Data for review —
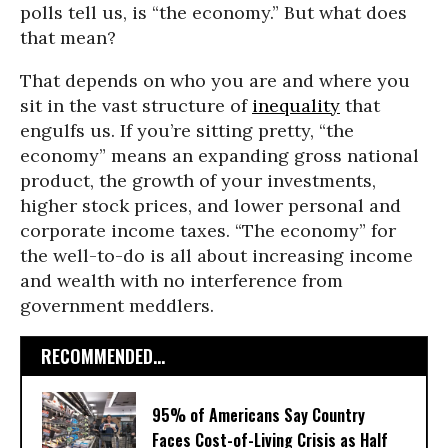
polls tell us, is “the economy.” But what does
that mean?
That depends on who you are and where you
sit in the vast structure of
inequality
that
engulfs us. If you’re sitting pretty, “the
economy” means an expanding gross national
product, the growth of your investments,
higher stock prices, and lower personal and
corporate income taxes. “The economy” for
the well-to-do is all about increasing income
and wealth with no interference from
government meddlers.
RECOMMENDED...
95% of Americans Say Country
Faces Cost-of-Living Crisis as Half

Exercise description —
You are asked to reproduce each line above exactly, but to exclude the pictures.

Expected output —
polls tell us, is “the economy.” But what does
that mean?
That depends on who you are and where you
sit in the vast structure of
inequality
that
engulfs us. If you’re sitting pretty, “the
economy” means an expanding gross national
product, the growth of your investments,
higher stock prices, and lower personal and
corporate income taxes. “The economy” for
the well-to-do is all about increasing income
and wealth with no interference from
government meddlers.
RECOMMENDED...
95% of Americans Say Country
Faces Cost-of-Living Crisis as Half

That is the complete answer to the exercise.